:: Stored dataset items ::
+--
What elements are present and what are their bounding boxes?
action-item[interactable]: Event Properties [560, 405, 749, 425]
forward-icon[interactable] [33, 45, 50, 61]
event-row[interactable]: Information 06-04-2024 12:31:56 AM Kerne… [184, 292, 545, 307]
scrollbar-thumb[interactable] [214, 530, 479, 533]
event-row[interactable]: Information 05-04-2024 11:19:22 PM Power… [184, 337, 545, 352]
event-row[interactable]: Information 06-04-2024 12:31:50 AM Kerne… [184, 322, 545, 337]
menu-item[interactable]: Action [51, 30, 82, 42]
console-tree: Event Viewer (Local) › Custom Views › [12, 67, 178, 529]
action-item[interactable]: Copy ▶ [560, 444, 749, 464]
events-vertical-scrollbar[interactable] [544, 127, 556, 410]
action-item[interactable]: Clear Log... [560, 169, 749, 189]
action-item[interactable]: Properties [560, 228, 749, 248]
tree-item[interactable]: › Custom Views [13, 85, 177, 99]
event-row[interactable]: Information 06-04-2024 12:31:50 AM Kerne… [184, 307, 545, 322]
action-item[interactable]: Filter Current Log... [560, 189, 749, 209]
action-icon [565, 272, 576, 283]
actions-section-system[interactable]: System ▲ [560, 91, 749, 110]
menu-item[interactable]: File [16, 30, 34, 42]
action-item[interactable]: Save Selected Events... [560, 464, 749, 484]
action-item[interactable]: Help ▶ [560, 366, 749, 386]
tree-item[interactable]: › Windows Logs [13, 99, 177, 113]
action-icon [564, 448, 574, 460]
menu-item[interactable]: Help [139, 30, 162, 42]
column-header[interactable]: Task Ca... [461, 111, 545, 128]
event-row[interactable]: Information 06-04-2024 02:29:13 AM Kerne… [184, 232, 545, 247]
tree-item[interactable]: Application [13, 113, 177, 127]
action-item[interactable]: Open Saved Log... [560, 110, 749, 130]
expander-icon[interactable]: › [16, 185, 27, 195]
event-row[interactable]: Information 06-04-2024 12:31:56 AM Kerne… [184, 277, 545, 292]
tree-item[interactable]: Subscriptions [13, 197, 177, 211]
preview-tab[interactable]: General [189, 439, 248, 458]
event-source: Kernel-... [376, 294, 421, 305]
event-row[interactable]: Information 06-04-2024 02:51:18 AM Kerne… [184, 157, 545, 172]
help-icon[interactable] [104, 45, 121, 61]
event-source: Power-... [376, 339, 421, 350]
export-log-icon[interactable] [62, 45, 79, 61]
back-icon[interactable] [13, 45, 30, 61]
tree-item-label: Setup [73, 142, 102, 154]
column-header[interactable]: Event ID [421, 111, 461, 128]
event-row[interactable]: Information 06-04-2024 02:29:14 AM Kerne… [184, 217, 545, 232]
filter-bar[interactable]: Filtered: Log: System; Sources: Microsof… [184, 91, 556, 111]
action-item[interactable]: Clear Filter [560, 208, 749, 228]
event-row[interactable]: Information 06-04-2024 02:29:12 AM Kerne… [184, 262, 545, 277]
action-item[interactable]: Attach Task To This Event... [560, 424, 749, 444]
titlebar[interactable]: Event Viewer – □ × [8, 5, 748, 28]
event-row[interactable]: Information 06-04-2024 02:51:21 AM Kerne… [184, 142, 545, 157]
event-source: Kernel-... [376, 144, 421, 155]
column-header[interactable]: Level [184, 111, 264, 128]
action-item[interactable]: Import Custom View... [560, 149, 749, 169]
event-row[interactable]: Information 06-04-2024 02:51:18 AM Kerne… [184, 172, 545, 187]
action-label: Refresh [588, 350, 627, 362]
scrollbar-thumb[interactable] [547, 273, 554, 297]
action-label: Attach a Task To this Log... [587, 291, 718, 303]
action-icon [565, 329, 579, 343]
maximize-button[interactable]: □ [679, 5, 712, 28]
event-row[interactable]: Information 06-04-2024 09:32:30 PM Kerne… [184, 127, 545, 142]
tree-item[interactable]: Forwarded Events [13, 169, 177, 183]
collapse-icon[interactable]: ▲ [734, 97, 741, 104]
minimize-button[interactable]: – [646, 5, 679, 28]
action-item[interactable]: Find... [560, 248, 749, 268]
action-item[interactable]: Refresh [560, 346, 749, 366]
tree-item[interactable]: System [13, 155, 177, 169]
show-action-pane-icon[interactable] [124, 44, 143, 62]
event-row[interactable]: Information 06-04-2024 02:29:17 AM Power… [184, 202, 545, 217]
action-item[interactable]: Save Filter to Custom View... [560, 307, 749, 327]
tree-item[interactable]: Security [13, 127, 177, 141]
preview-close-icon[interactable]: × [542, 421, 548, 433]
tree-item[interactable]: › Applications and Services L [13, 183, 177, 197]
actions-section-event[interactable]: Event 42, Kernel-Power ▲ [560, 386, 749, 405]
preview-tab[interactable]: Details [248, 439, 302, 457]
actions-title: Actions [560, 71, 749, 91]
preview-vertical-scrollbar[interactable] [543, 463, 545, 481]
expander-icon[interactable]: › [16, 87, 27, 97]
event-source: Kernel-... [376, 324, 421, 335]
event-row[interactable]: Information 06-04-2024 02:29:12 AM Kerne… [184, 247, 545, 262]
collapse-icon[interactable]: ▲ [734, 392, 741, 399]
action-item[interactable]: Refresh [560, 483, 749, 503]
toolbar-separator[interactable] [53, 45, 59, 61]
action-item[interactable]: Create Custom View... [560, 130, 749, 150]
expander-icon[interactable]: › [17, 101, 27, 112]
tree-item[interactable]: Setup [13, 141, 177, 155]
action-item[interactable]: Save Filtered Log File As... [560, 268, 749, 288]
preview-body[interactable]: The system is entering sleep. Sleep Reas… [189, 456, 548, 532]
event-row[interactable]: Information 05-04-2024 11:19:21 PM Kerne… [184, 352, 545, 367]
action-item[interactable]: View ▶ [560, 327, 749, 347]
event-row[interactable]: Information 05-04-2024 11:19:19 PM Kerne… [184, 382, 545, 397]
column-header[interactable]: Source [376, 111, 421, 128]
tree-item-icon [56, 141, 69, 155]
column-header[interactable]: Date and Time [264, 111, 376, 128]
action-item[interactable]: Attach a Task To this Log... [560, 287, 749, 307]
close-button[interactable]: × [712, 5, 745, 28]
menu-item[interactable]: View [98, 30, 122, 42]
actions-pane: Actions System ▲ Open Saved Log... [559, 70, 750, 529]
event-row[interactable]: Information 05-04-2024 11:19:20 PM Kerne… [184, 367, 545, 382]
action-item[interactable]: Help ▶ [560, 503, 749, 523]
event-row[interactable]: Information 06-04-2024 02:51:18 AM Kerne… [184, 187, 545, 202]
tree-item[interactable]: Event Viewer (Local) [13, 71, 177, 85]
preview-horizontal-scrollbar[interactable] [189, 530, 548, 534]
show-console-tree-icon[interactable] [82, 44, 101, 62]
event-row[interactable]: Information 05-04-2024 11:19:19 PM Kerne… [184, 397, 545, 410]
+--
:: AIM OF THE TASK ::
Look above for lines with the word "console" and copy them all.

:: SOLUTION TO THE EXERCISE ::
console-tree: Event Viewer (Local) › Custom Views › [12, 67, 178, 529]
show-console-tree-icon[interactable] [82, 44, 101, 62]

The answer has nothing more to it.